Ya know, I have no answer for that and often wondered myself about the whole sell-by date conundrum. Even more confusing than the julian date (how many ppl carry a calendar with them that has the days of the year sequentially numbered for easy reference?) are the encoded dates. As a former assistant manager for Walgreens, I was tasked with checking of ALL pull dates in the store! This was a horrendous project (think of all the bottles of pills to start with... then there's baby formula... canned goods...candy...) made even more upsetting by the fact that some of the more perishable items had dates that can't be read without the use of a code book! I personally think it should be illegal to use a sell-by date that can't be read by the comsumer! What's the point, other than driving the poor employee insane? To me, it almost smacks of trying to sell goods past their date because the biggest watch-dogs out there are the consumers, bringing out-of-date product to the employees' attention.

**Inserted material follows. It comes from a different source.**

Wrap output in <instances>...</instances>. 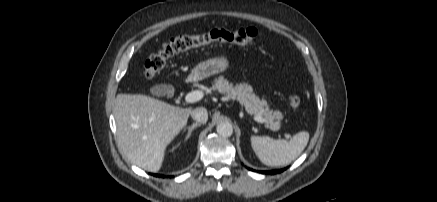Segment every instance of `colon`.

And don't even get me started on cheese... as a former Deli Manager for 12 years, I had to throw away perfectly good cheese from my cheese table because it had reached its sell-by. A nice hunk of grana padano, vac pack still sealed and NO MOLD had to go into the garbage. We weren't even allowed to donate it to the local food bank because of liability issues...
OK, I wasn't going to get started.
Then, there's the whole issue of proper handling from the day that the sell-by was applied. If, during anytime in shipment or at store level, the cheese was allowed to warm above ~45 F for more than about two hours, the shelf life is drastically shortened and the consumer would have no way to know other than the obviously bulging package.
So, bottom line is, I'm guessing it's a julian date, because that's the shorter code of the two and fresh mozz is highly perishable, but you could also be right... it's an error with the imprinting that got through any quality control point there might be. However, that date becomes useless as soon as you open the container. Then, the next clock starts ticking and you have only a matter of days to use it up before it goes over. And, after all this, I'm sorry to hear that the cheese wasn't that great because I'm sure that it was quite dear, being imported.